強がった途端にズキンズキンと鈍い痛みが続いて襲って来て、思わずこめかみに手を当ててしまった。


「大丈夫って顔色じゃないだろ。…ったく。ちょっとここ座れ。」


校庭の隅にあるベンチに座るよう促される。腰を下ろそうと屈んだ瞬間に目の前がグラリと揺れて、ドサッと倒れるように座り込んでしまった。


頭の上から純くんの大きなため息が聞こえてきた。


「……ダメだな。今日はもう帰ったほうがいい。目眩がするくらい頭が痛いんだよな?…じゃあ運転も危ないな。裕介に来てもらうか?」


裕介くんの名前が出た途端、「やめて!」と思わず強い口調で止めてしまった。


「あの…今、仕事が忙しいみたいで…土曜日だって本当は仕事だったのに『Milkyway』まで来てくれて……これ以上迷惑をかけたくないの。
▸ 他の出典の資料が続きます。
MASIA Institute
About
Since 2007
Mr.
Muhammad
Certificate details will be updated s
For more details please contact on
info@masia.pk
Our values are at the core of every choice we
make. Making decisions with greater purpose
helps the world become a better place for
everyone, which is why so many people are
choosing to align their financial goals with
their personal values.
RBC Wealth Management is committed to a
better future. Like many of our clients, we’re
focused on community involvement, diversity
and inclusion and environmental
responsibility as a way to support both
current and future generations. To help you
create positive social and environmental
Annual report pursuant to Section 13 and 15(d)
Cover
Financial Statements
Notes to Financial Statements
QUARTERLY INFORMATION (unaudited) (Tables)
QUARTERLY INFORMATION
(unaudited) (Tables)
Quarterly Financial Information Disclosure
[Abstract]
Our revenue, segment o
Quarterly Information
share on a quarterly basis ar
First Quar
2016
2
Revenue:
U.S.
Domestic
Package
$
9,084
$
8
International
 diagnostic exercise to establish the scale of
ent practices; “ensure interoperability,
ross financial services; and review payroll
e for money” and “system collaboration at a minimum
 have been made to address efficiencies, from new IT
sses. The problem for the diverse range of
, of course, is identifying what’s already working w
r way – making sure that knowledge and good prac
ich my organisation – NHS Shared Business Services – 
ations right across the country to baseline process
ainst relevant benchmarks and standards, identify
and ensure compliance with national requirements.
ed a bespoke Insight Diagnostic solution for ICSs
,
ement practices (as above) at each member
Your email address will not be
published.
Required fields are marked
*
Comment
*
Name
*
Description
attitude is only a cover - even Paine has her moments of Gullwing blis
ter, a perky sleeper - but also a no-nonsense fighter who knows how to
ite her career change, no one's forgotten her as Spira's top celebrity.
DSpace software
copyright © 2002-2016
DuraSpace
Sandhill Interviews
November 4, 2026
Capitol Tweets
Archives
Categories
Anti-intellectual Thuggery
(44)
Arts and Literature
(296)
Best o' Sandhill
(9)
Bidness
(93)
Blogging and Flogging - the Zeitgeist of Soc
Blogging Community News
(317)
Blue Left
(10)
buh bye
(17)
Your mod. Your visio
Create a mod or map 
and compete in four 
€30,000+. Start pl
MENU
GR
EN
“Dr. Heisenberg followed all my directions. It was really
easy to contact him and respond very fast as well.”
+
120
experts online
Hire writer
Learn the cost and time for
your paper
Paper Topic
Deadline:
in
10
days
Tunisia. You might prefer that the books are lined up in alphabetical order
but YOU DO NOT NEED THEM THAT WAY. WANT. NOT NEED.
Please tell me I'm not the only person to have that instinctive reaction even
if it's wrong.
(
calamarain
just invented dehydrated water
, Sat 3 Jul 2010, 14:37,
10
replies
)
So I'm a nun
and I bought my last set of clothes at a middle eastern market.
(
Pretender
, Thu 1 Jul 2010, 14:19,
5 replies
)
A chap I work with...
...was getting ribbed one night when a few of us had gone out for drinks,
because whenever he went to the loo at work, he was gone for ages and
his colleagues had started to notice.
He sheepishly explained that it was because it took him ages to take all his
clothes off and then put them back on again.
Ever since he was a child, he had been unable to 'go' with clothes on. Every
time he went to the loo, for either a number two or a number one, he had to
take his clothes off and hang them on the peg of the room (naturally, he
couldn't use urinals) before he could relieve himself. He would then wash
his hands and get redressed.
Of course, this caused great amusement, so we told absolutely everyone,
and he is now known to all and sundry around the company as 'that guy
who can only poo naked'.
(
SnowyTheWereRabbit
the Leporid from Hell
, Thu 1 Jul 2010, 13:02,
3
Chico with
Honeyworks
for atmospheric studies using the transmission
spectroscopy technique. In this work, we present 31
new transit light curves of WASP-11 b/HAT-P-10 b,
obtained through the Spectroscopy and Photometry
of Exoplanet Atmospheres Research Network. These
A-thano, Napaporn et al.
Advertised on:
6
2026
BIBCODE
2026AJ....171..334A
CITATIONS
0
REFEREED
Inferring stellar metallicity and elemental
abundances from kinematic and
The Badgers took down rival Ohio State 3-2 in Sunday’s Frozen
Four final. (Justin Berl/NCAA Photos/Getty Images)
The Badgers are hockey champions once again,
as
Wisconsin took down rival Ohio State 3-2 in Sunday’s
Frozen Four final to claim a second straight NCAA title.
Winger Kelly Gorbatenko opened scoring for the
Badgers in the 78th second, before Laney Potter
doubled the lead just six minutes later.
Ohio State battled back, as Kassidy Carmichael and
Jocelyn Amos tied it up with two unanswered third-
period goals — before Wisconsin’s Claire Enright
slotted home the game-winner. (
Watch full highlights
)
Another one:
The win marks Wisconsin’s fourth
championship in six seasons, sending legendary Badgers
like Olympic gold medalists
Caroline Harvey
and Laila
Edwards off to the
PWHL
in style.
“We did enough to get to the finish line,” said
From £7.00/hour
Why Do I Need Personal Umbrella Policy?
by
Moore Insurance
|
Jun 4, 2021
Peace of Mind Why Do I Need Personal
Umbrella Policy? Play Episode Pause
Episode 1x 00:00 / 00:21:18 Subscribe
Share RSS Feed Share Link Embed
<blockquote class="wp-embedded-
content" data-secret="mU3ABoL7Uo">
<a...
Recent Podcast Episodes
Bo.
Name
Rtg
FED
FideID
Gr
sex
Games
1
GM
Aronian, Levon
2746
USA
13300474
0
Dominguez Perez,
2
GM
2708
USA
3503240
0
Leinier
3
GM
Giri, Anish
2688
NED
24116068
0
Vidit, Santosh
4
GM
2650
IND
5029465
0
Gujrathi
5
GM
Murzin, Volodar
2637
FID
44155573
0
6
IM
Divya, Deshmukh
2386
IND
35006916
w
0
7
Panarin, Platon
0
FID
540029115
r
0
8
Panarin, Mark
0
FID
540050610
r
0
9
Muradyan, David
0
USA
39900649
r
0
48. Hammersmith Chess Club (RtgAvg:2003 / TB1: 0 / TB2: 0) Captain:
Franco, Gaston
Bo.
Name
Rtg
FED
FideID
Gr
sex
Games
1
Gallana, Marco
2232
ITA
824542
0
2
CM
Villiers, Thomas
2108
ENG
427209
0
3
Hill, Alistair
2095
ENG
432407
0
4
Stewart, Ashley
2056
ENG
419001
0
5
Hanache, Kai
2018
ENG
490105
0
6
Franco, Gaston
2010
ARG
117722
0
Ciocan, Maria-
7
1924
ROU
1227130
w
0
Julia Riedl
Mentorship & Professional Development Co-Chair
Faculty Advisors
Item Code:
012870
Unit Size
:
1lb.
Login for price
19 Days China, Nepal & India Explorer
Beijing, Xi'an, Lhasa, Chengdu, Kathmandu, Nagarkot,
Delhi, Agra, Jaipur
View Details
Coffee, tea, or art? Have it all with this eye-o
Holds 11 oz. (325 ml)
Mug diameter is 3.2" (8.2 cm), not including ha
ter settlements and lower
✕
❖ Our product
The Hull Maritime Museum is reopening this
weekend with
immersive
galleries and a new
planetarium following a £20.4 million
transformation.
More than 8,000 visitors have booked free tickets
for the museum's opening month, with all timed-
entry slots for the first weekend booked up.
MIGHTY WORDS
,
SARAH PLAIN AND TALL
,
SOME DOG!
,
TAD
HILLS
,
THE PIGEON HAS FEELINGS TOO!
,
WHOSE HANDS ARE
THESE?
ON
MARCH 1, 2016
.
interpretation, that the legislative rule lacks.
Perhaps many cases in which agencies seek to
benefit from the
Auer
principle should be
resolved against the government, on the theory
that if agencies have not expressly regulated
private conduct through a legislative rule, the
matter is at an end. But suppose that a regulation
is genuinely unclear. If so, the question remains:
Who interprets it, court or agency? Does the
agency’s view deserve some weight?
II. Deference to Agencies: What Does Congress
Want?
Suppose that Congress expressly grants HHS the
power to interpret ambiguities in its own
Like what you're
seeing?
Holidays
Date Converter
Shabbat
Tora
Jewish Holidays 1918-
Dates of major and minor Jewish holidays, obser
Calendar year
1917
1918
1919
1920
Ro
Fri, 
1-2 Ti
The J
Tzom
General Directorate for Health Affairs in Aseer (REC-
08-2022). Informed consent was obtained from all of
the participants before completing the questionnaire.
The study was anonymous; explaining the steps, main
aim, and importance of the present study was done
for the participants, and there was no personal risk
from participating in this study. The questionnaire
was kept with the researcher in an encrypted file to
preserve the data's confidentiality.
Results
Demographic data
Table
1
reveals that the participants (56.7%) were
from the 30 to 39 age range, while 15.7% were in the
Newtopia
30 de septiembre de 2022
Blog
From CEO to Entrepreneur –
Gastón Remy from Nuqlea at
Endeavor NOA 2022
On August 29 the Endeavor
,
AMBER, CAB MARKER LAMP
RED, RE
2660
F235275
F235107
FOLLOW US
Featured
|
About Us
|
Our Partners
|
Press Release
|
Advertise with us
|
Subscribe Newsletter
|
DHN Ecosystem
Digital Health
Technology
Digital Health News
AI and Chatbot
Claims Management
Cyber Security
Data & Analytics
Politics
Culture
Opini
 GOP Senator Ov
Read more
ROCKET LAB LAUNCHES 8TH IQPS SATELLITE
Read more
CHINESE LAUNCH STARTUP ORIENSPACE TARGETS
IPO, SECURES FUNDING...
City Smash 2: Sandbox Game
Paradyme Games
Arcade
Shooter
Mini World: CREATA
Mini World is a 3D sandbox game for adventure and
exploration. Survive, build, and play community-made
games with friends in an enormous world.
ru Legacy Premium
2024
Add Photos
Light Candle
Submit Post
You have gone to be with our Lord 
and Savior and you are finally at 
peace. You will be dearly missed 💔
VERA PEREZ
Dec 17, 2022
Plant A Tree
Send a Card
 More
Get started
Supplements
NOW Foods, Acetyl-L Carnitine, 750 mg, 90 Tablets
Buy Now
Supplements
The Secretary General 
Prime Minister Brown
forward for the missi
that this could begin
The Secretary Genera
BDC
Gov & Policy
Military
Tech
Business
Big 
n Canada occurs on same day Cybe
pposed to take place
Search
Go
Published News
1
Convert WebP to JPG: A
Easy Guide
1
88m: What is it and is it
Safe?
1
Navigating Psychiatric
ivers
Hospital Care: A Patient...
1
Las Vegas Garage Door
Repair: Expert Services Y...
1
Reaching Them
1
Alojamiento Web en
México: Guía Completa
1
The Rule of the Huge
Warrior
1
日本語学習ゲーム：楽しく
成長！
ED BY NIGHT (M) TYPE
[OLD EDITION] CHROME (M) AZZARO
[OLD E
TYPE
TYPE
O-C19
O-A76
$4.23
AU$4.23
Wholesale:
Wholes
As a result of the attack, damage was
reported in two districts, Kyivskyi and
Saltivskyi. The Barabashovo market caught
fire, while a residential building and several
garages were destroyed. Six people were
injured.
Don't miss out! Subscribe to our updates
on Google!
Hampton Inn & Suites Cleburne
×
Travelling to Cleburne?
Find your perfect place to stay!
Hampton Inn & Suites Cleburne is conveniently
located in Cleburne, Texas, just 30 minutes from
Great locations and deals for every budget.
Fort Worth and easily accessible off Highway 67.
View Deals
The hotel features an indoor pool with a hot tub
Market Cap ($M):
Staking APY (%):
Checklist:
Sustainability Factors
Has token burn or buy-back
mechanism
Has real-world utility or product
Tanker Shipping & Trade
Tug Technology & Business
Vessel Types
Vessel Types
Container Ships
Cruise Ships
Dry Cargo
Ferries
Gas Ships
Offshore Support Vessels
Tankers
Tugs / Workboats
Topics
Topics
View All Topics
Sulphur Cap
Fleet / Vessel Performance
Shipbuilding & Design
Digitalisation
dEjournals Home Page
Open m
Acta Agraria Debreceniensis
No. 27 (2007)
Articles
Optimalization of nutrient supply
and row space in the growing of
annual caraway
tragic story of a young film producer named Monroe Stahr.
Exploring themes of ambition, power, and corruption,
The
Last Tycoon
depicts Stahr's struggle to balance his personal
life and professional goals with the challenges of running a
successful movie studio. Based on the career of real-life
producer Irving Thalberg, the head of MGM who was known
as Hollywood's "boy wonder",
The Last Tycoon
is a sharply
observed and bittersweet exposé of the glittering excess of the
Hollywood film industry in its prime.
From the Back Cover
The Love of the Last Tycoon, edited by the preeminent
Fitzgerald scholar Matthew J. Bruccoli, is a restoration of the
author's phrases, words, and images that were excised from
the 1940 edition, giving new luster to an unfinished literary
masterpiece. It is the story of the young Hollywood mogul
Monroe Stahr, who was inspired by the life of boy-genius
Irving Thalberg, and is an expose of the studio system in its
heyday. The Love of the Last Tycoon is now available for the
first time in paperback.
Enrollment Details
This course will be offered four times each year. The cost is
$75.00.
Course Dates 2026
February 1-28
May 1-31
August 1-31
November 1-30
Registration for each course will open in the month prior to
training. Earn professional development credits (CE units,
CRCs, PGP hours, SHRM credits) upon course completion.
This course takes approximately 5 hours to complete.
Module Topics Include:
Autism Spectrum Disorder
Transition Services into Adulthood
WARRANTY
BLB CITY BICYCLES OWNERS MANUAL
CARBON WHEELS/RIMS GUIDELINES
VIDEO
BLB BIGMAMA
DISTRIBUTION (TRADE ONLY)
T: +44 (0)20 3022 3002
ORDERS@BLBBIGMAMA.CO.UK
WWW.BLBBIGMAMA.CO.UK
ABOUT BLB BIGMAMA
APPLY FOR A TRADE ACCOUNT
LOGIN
」


『下らない用事で呼び出さないで』と言った有紗さんの顔が目の前をちらついた。


ここまで体調を崩したのは、昨日ちゃんと食事を摂らなかった自分の責任だ。


だから、これ以上裕介くんには甘えられない。


「分かった。…じゃあ俺が送る。悪いけど今日は車は置いて行けよな。このままちょっと待ってろ、荷物取ってきてやるから。」



必死な様子は伝わったようだけど、私が『送らなくても一人で帰れるから』と言う間も与えず、純くんは校舎へと走って行ってしまった。